Top menu

De narren in de modewereld jubileren

Tableau in het Groninger Museum: twee jongemannen staan tegenover
elkaar, elk achter een schildersezel, een potlood in de aanslag. Een dynamische
opstelling.  Beide poppen hebben gouden hoofden
met bloempotkapsels als middeleeuwse monniken. In de kleding die ze dragen zou
geen man zich durven vertonen. De ene is gekleed in een bloot lycra worstelpak
met op de heupen een sportieve variatie op de jarretelgordel, de andere draagt een
onbeschrijfelijk speelpakje in knalkleuren.

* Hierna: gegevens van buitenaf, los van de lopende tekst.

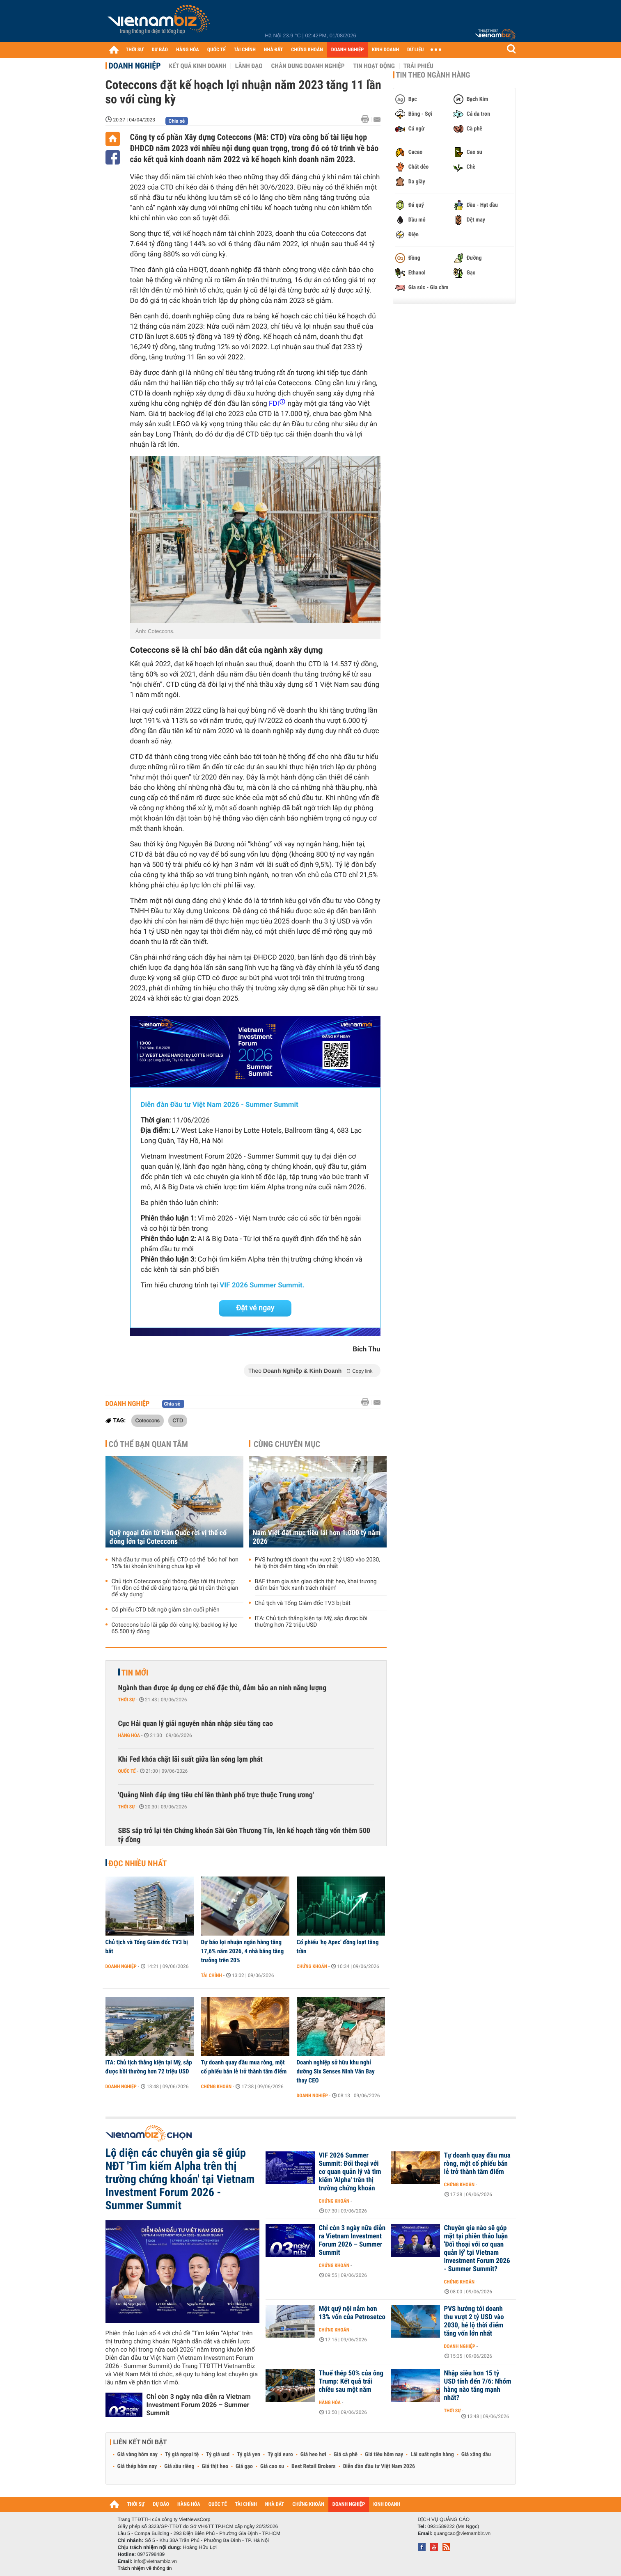 This screenshot has width=621, height=2576. Describe the element at coordinates (352, 2313) in the screenshot. I see `Một quỹ nội nắm hơn 13% vốn của Petrosetco` at that location.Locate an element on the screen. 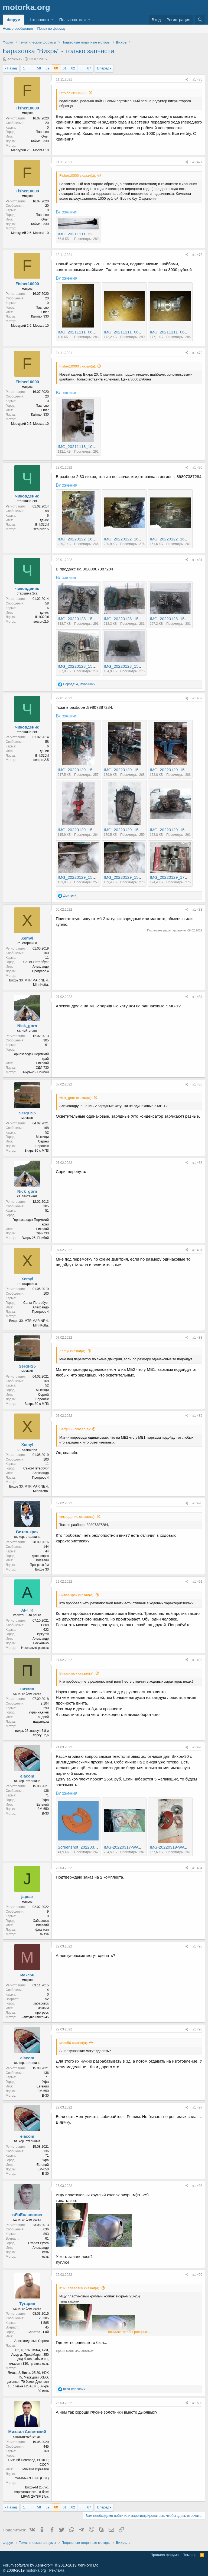 Image resolution: width=208 pixels, height=2576 pixels. [Поиск] is located at coordinates (200, 20).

Het zijn recente ontwerpen van Bernhard Willhelm en Jutta
Kraus, en onderdeel van een grote tentoonstelling met zo’n zestig outfits van
het Duitse ontwerpersduo. Aanleiding is hun tienjarige jubileum waarin ze meer
dan dertig mannen- en vrouwencollecties presenteerden tijdens de Parijse
modeweek. Ze doen dat altijd ludiek omgeven door chaotische decors en absurde
styling.

In Nederland kun je op dit moment in maar liefst twee musea
terecht voor mode. In Boijmans Van Beuningen is tot begin volgend jaar nog The Art of Fashion te zien, een
tentoonstelling die helaas in zijn eigen intellectualiteit verdwaalt. De
expositie in het Groninger Museum slaagt er veel beter in om zowel liefhebbers van
kunst als van mode te boeien. Met een goede mode-expositie trek je volk, weten
ze in Groningen. De experimentele Hussein Chalayan trok in 2005 64.000
bezoekers, op Viktor & Rolf kwamen in 2001 72.200 mensen af.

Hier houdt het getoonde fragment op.